“Drainology,” to quote the indefatigable rodent and entomology consultant Bobby Corrigan, “is the study of drains.” And who except a plumber would care to study drains? An IPM specialist of course!
Drains provide one of the most important breeding and harborage sites for pests in schools. In order to do a complete IPM inspection and treatment, therefore, you should know something about drains.
Cockroaches and flies are the two most common pests associated with drains. Cockroaches often live in sewers and can easily enter a kitchen or school facility through floor drains. Contrary to what you might think, infrequently used floor drains are more susceptible to cockroach entry. This is because when the water-holding traps that normally seal floor drains from entry of sewer odors dry out, cockroaches can enter more easily from sewage lines. This occurs most frequently with the large American cockroach.
Infrequently used drains should be screened to eliminate cockroach access, or flushed weekly with a gallon or so of water to maintain water in the trap. Screens may not be practical in areas where food waste and other particles may need to be washed down the drains.
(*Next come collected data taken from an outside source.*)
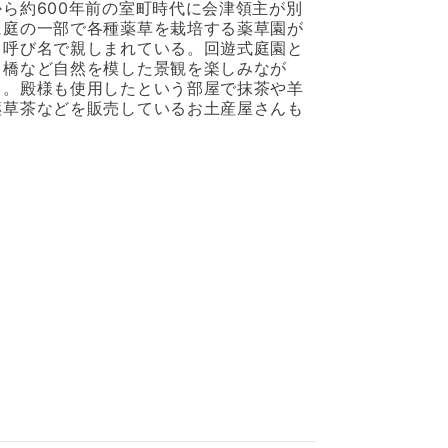
ら約600年前の室町時代に会津領主が別
に庭の一部で各種薬草を栽培する薬草園が
う呼び名で親しまれている。回遊式庭園と
・橋など自然を模した景観を楽しみなが
る。殿様も使用したという部屋で抹茶や羊
薬草茶などを販売しているお土産屋さんも
会津松平氏庭園御薬園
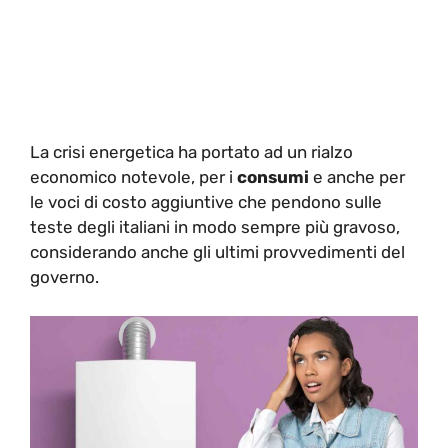
La crisi energetica ha portato ad un rialzo
economico notevole, per i
consumi
e anche per
le voci di costo aggiuntive che pendono sulle
teste degli italiani in modo sempre più gravoso,
considerando anche gli ultimi provvedimenti del
governo.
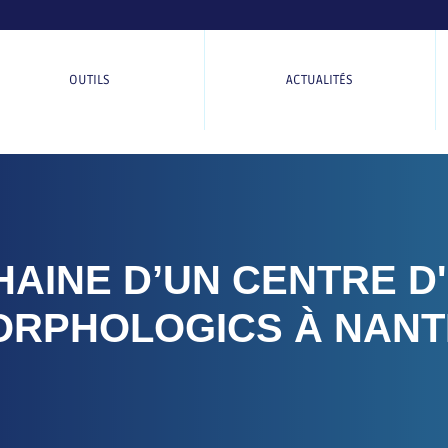
OUTILS
ACTUALITÉS
AINE D’UN CENTRE D
ORPHOLOGICS À NANT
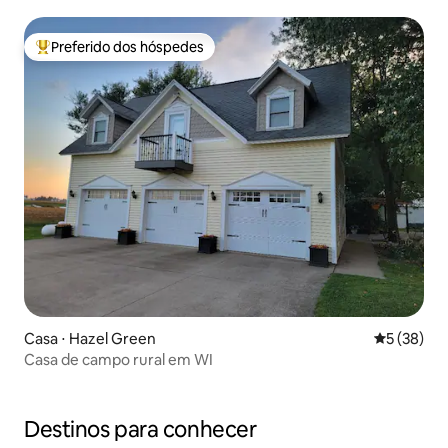
Preferido dos hóspedes
Entre os melhores preferidos dos hóspedes
Casa ⋅ Hazel Green
5 de uma a
5 (38)
Casa de campo rural em WI
Destinos para conhecer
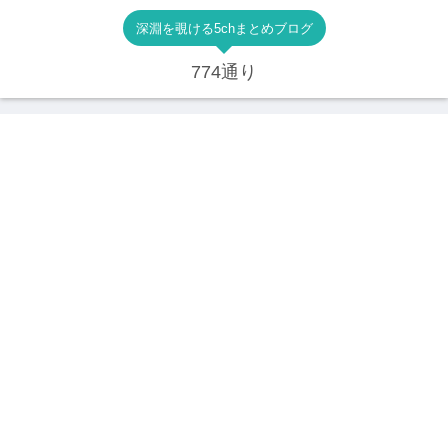
深淵を覗ける5chまとめブログ
774通り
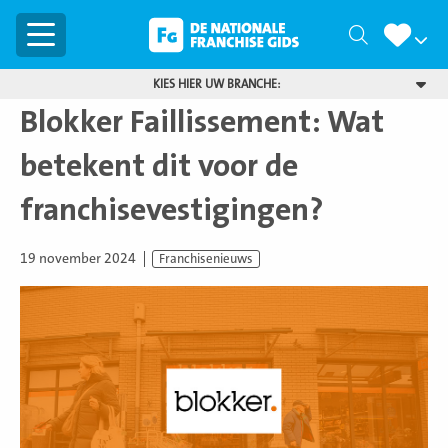
Menu
Zoeken
KIES HIER UW BRANCHE:
Blokker Faillissement: Wat
betekent dit voor de
franchisevestigingen?
19 november 2024
Franchisenieuws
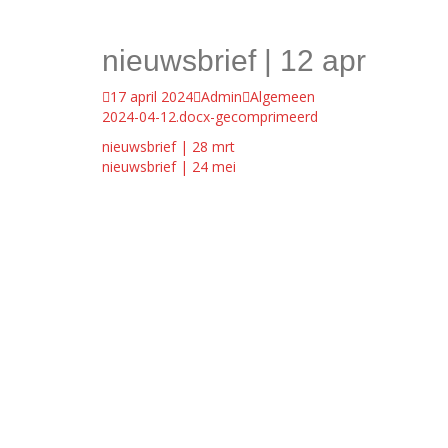
nieuwsbrief | 12 apr
17 april 2024
Admin
Algemeen
2024-04-12.docx-gecomprimeerd
Bericht
nieuwsbrief | 28 mrt
nieuwsbrief | 24 mei
navigatie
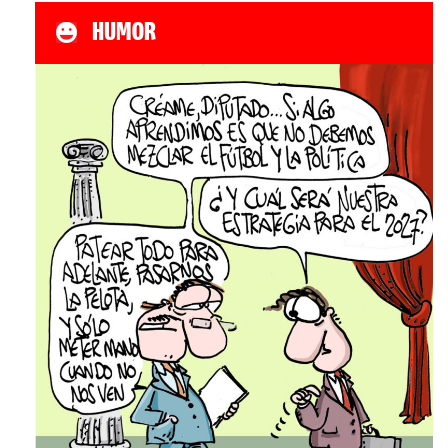
HUMOR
In such locations baits applied to the inside of the drain may be used without interfering with drainage.
Another problem occurs when food waste and debris builds up in and around floor drains. This is often overlooked during a sanitation inspection because such buildup may occur in the cracks around the edge of the drain. A butter knife or putty knife can be an invaluable tool for probing and cleaning crevices around floor drains. In addition to grooves around the floor drain be sure to check around and under any cracked or damaged floor tiles next to the drain.
When it comes to drains, sanitation is fly control. The only way to eliminate a chronic drain fly, phorid fly or fruit fly infestation from a room is to locate and eliminate the breeding site. In kitchens, the floor drain is often the site of fly breeding.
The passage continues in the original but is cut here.